- Origin: United States
- Genres: R&B, soul blues
- Occupation: Singer
- Years active: 1960s–1970s
- Labels: Stone Flower, Enterprise

= Joe Hicks (musician) =

American singer

Joe Hicks is an American R&B and soul blues singer and songwriter. He hailed from San Francisco, California, United States, and found limited success in the late 1960s and early 1970s. Hicks recorded an album for a subsidiary label of Stax Records.

==Career==
His 1968 recording, "Don't It Make You Feel Funky", was produced by Pat Vegas and released by AGC Records; it later appeared on the 1995 compilation album, A Treasure Chest of Northern Soul. In 1969, backed by the Family Stone rhythm and horn section, he recorded the single, "I'm Goin' Home" b/w "Home Sweet Home - Part II", which was written and produced by Sly Stone, and released on the latter's Stone Flower label as well as the Scepter label. It was reported in the Money Music section of the 18 October issue of Record World that Scepter Records was all-out on "Home Sweet Home.
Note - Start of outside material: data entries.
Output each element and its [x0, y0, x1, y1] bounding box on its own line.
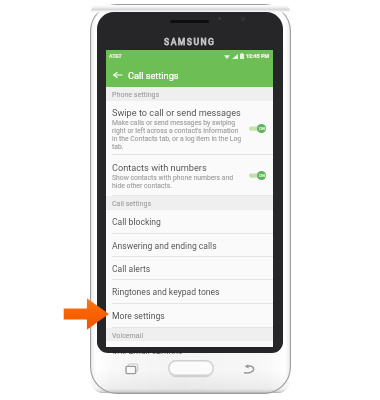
staticText: Voicemail	[112, 331, 144, 339]
staticText: Ringtones and keypad tones	[112, 287, 220, 297]
button[interactable]: More settings	[106, 304, 273, 328]
staticText: 12:45 PM	[246, 53, 270, 59]
button[interactable]: Call blocking	[106, 210, 273, 234]
button[interactable]: Home	[167, 359, 215, 377]
button[interactable]: Navigate up	[106, 62, 273, 87]
staticText: Call blocking	[112, 217, 161, 227]
button[interactable]: Answering and ending calls	[106, 234, 273, 257]
staticText: Answering and ending calls	[112, 241, 217, 251]
staticText: SAMSUNG	[164, 37, 216, 47]
staticText: Call settings	[112, 199, 152, 207]
staticText: Call settings	[128, 70, 179, 81]
staticText: Voicemail settings	[112, 348, 183, 354]
staticText: Make calls or send messages by swiping	[112, 119, 236, 127]
button[interactable]: Recent apps	[124, 361, 140, 377]
staticText: Phone settings	[112, 90, 160, 98]
button[interactable]: Swipe to call or send messages	[106, 101, 273, 155]
staticText: right or left across a contact's informa…	[112, 127, 239, 135]
staticText: ON	[259, 126, 265, 131]
button[interactable]: Call alerts	[106, 257, 273, 280]
staticText: More settings	[112, 311, 165, 321]
staticText: tab.	[112, 143, 124, 151]
staticText: in the Contacts tab, or a log item in th…	[112, 135, 242, 143]
staticText: Swipe to call or send messages	[112, 107, 241, 118]
button[interactable]: Navigate up	[111, 69, 123, 81]
button[interactable]: Contacts with numbers	[106, 155, 273, 196]
staticText: hide other contacts.	[112, 182, 173, 190]
staticText: Contacts with numbers	[112, 162, 207, 173]
button[interactable]: Ringtones and keypad tones	[106, 280, 273, 304]
staticText: Show contacts with phone numbers and	[112, 174, 234, 182]
staticText: Call alerts	[112, 264, 151, 274]
staticText: AT&T	[109, 53, 122, 59]
other: Pointer arrow to More settings	[63, 298, 109, 330]
button[interactable]: Back	[241, 361, 257, 377]
staticText: ON	[259, 173, 265, 178]
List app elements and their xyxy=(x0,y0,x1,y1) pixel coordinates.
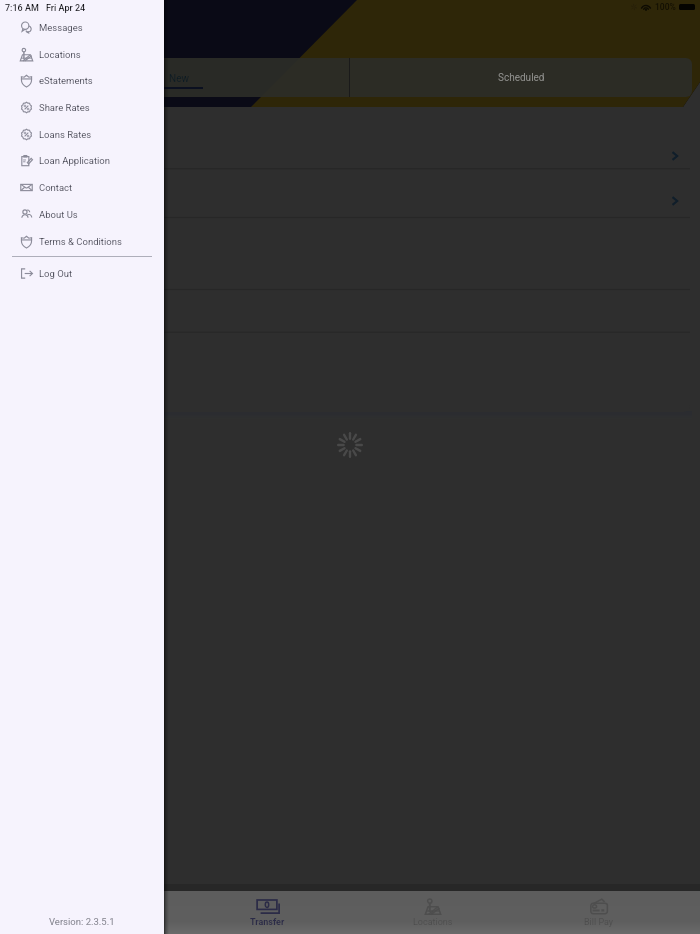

His joint compositions with Delaney Bramlett, "Sound of the City" and " I Know Something Good About You", were featured on Delaney & Bonnie & Friends' 1972 album, D&B Together. With Bobby Womack, Hicks co-wrote "Simple Man" and "Ruby Dean" (which both appeared on Womack's 1972 Understanding album), plus Womack's hit single, "That's The Way I Feel About Cha".

In 1973, Hicks recorded the album, Mighty Joe Hicks, which was released by Enterprise Records (a subsidiary label of Stax). It included the track, "Ruby Dean".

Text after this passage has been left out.